Given that the railroad-diagrams code itself is 1000 lines—and that's before anything you add—I reconsider whether we should roll this into Parsimonious proper, which is only 1456 lines altogether. Shall we shoot for external and just make sure Parsimonious has nice, stable interfaces for it to hook up to? I'm still very interested in showing it off on Parsimonious's docs and using it as a selling point, but this way we have the best of both worlds: lightness for those who want it and power for those who want.
I'm up for dropping 2.6 support and backing Grammar with an ordereddict. It's 2017, after all.
I've submitted a PR to railroad-diagrams adding a setup.py file and fixing python 3 compatibility: https://github.com/tabatkins/railroad-diagrams/pull/44 The author was pretty receptive to a previous PR I submitted, so hopefully that'll go smoothly.
Shall we shoot for external and just make sure Parsimonious has nice, stable interfaces for it to hook up to?
The interfaces of both railroad-diagrams
and syntrax
are pretty similar to each other, and to parsimonious.expressions
(some of the classes even have the same names). So an "interface" would consist of a mapping of diagram elements to parsimonious expressions, with a bit of glue code and special-casing. Putting that into the calling code could be pretty ugly.

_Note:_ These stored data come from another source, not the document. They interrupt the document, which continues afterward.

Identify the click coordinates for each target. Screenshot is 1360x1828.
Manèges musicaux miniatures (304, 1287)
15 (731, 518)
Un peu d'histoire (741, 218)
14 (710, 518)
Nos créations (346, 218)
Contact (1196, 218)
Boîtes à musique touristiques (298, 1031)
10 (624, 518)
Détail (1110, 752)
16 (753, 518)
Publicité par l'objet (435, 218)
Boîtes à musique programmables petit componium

It's actually not that much code, so having railroad-diagrams
as an optional dependency for the module seems reasonable. I think it might make sense to support both railroad-diagrams
(which has easy installation, but makes less appealing diagrams) and syntrax
(which has a byzantine installation process, but makes top-notch diagrams).
The API I'm thinking of is roughly the following:
def convert_grammar_to_diagram(grammar:Grammar,
collapsible=():Sequence[str],
engine='railroad_diagrams'): -> OrderdedDict[str, bytes]
"""
Return an OrderedDict mapping rule names to bytes objects containing a
diagrammatic representation of the rule.
Args:
grammar: ...
collapsible:
A collection of rule names where references can be collapsed.
This can be useful for hierarchical grammars, where the diagram
of most rules are just a straight line or disjunction. Including
the diagram of the referent rather than the reference can show
larger structural elements, or eliminate rule names which are only
included so they can be visited.
engine:
The rendering engine to use for the images. Either "railroad_diagrams"
to generate a simple, portable SVG representation of the diagram, or
"syntrax" to generate a high-quality PNG laid out by the cairo layout
engine. See the respective packages for installation instructions.
"""
I think it might make sense to support both railroad-diagrams (which has easy installation, but makes less appealing diagrams) and syntrax (which has a byzantine installation process, but makes top-notch diagrams).
Having looked into how difficult it is to get this running in a virtualenv even when installed on the system python, I have thought better of including support for syntrax
.
Sounds good to me. :-) Thanks for the update!
I saw a genomics library called
hgvs
which has really awesome documentation for its grammar using "railroad diagrams": http://hgvs.readthedocs.io/en/0.4.x/grammar.html (similar to the grammar diagrams in SQLite's documentation). They describe the mechanism for generating theirs as a "fragile hack", but it looks like there's pretty good library support now in the syntrax library.It would be really nice to have a way of generating diagrams like this given a parsimonious grammar. I'd be interested in implementing integration with syntrax, and possibly a sphinx plugin.
@erikrose: Do you think that makes more sense as a submodule of
parsimonious
(with an optional requirement ofsyntrax
), or as a separate library? Keeping it inside parsimonious means that it would stay compatible with changes, but be additional maintenance burden. If you'd prefer it as a separate library, please feel free to close this issue.